In the week of the Rural Society farm show in Palermo, the government blew hot and cold with the farming sector, blasting grain hoarding to the tune of US$20 billion over the weekend but offering a reloaded dollar to those selling their harvest by Tuesday.
Yet neither the carrots nor the sticks seemed to impress farmers who announced ahead of the Central Bank’s Tuesday offer that they would not settle for anything less than a unified currency market since creating yet another differential exchange rate for agricultural exports would only benefit “speculators” (a word also at the forefront of government critiques).
The carrot approach – favoured by then Ministers Silvina Batakis (Economy) and Daniel Scioli (Production), both now removed from those portfolios as well as Lower House Speaker and brand-new super-minister Sergio Massa, among others – took the form of offering farmers the same exchange rate as that required for ordinary dollar purchases up to US$200 (namely the official exchange rate plus a 30 percent tax and a 35 percent surcharge to be reimbursed from income tax) for 30 percent of their grain sales while the remainder would be deposited in a bank and pegged according to devaluation.
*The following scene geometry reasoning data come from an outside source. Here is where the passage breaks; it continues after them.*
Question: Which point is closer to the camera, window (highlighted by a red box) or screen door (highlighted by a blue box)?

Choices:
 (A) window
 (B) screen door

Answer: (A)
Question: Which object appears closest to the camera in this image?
The offer will stand until the end of August.
Central Bank Governor Miguel Pesce said that this decision would offer farmers the same benefits as other productive sectors. Pesce estimated soy retention at US$2.8 billion in the hands of farmers and US$2.2 billion in related industries.
Yet farmers were quick to reject the initiative, saying that it was insufficient to bridge a fourfold gap between the “blue” parallel dollar and the official exchange rate for farmers once export duties have been deducted, estimating the improvement at 15 percent at best.
The Agriculture Ministry estimates that up to 22 million tons of soy have yet to go to market while market analysts placed soy sales at their lowest level since 2005, almost 20 percent below last year’s levels.
On Tuesday President Alberto Fernández in Chapadmalal accused the farming sector of “speculating with devaluation ahead of selling” and holding back US$20 billion worth of soy but only hours later came the offer of the exchange rate booster.
Indeed, as the economy has gone south, so has the situation of social unrest. It’s not only the President that is accusing the agricultural sector of speculating, but also the social organisations led by picket leaders like Juan Grabois who claim the government is only looking to calm markets, not the poor. They’ve been on active mobilisation over the past several weeks, including this week on their quest to get the Fernández-Fernández administration to pass a “universal living wage” as inflation and devaluation ravage Argentines’ purchasing power.